(DATA SHOWN)

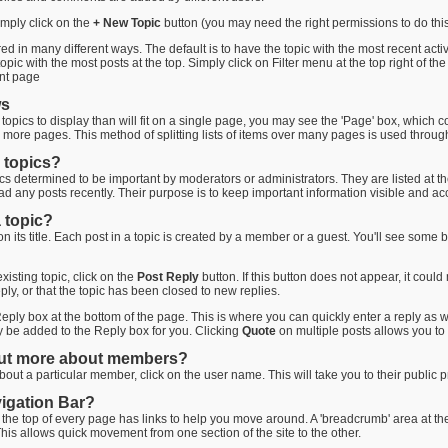
imply click on the
+ New Topic
button (you may need the right permissions to do this
 in many different ways. The default is to have the topic with the most recent activi
pic with the most posts at the top. Simply click on Filter menu at the top right of the
ent page
ws
opics to display than will fit on a single page, you may see the 'Page' box, which co
r more pages. This method of splitting lists of items over many pages is used throu
 topics?
pics determined to be important by moderators or administrators. They are listed at the t
ad any posts recently. Their purpose is to keep important information visible and acc
 topic?
 on its title. Each post in a topic is created by a member or a guest. You'll see som
existing topic, click on the
Post Reply
button. If this button does not appear, it coul
ply, or that the topic has been closed to new replies.
eply box at the bottom of the page. This is where you can quickly enter a reply as wel
ly be added to the Reply box for you. Clicking
Quote
on multiple posts allows you to 
out more about members?
out a particular member, click on the user name. This will take you to their public p
vigation Bar?
 the top of every page has links to help you move around. A 'breadcrumb' area at the
This allows quick movement from one section of the site to the other.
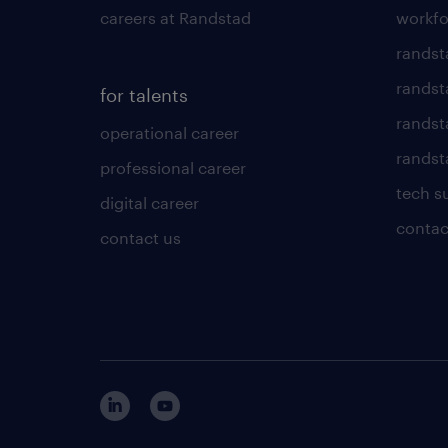
careers at Randstad
workfo
randst
randst
for talents
randst
operational career
randsta
professional career
tech s
digital career
contac
contact us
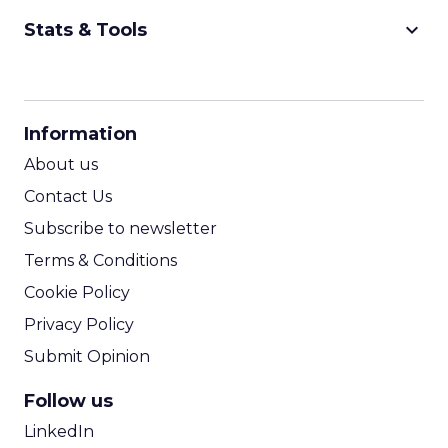
keyboard_arrow_down
Stats & Tools
CPM Calculator
CPA Calculator
Information
ROI Calculator
About us
Contact Us
Subscribe to newsletter
Terms & Conditions
Cookie Policy
Privacy Policy
Submit Opinion
Follow us
LinkedIn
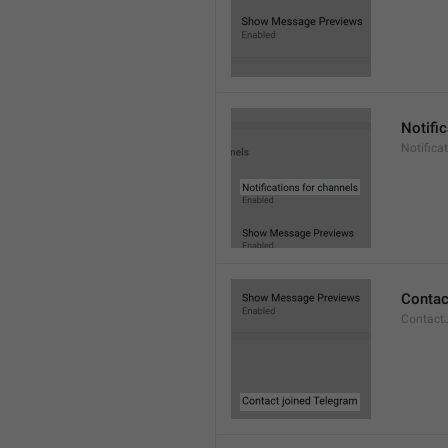
Notifi
Notifica
Contac
Contact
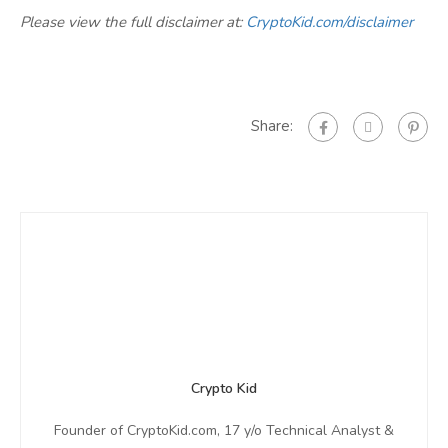
Please view the full disclaimer at:
CryptoKid.com/disclaimer
Share:
Crypto Kid
Founder of CryptoKid.com, 17 y/o Technical Analyst &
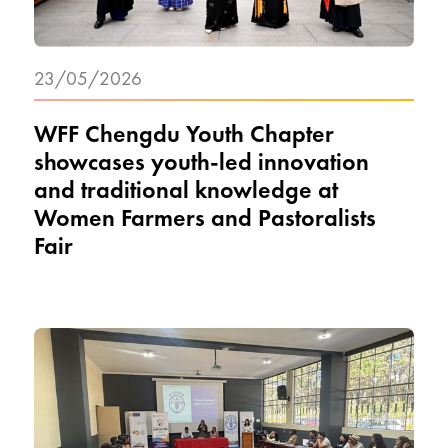
23/05/2026
WFF Chengdu Youth Chapter
showcases youth-led innovation
and traditional knowledge at
Women Farmers and Pastoralists
Fair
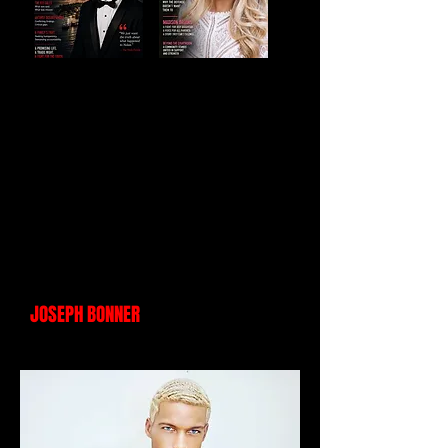
JOSEPH BONNER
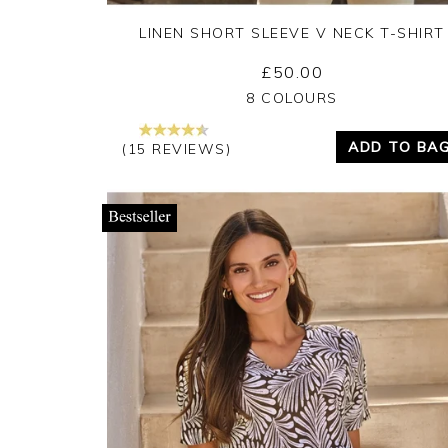
LINEN SHORT SLEEVE V NECK T-SHIRT
£50.00
Yes
No
8 COLOURS
ADD TO BA
(15 REVIEWS)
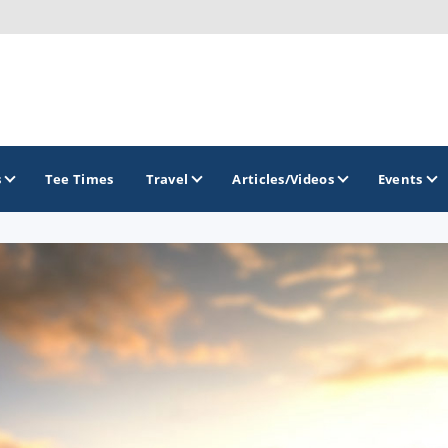
s
Tee Times
Travel
Articles/Videos
Events
GOLF TRAILS
Greater Zion Golf - The Red Rock Golf Trail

(End DATA SHOWN)

AIM OF THE TASK ->
Any pictures above are to be left out. Retype the rest of the records exactly.

YOUR SOLUTION ->
imply click on the
+ New Topic
button (you may need the right permissions to do this
 in many different ways. The default is to have the topic with the most recent activi
pic with the most posts at the top. Simply click on Filter menu at the top right of the
ent page
ws
opics to display than will fit on a single page, you may see the 'Page' box, which co
r more pages. This method of splitting lists of items over many pages is used throu
 topics?
pics determined to be important by moderators or administrators. They are listed at the t
ad any posts recently. Their purpose is to keep important information visible and acc
 topic?
 on its title. Each post in a topic is created by a member or a guest. You'll see som
existing topic, click on the
Post Reply
button. If this button does not appear, it coul
ply, or that the topic has been closed to new replies.
eply box at the bottom of the page. This is where you can quickly enter a reply as wel
ly be added to the Reply box for you. Clicking
Quote
on multiple posts allows you to 
out more about members?
out a particular member, click on the user name. This will take you to their public p
vigation Bar?
 the top of every page has links to help you move around. A 'breadcrumb' area at the
This allows quick movement from one section of the site to the other.
careers at Randstad
workfo
randst
randst
for talents
randst
operational career
randsta
professional career
tech s
digital career
contac
contact us
keyboard_arrow_down
Stats & Tools
CPM Calculator
CPA Calculator
Information
ROI Calculator
About us
Contact Us
Subscribe to newsletter
Terms & Conditions
Cookie Policy
Privacy Policy
Submit Opinion
Follow us
LinkedIn
Notifi
Notifica
Contac
Contact
Please view the full disclaimer at:
CryptoKid.com/disclaimer
Share:
Crypto Kid
Founder of CryptoKid.com, 17 y/o Technical Analyst &
23/05/2026
WFF Chengdu Youth Chapter
showcases youth-led innovation
and traditional knowledge at
Women Farmers and Pastoralists
Fair
JOSEPH BONNER
LINEN SHORT SLEEVE V NECK T-SHIRT
£50.00
Yes
No
8 COLOURS
ADD TO BA
(15 REVIEWS)
s
Tee Times
Travel
Articles/Videos
Events
GOLF TRAILS
Greater Zion Golf - The Red Rock Golf Trail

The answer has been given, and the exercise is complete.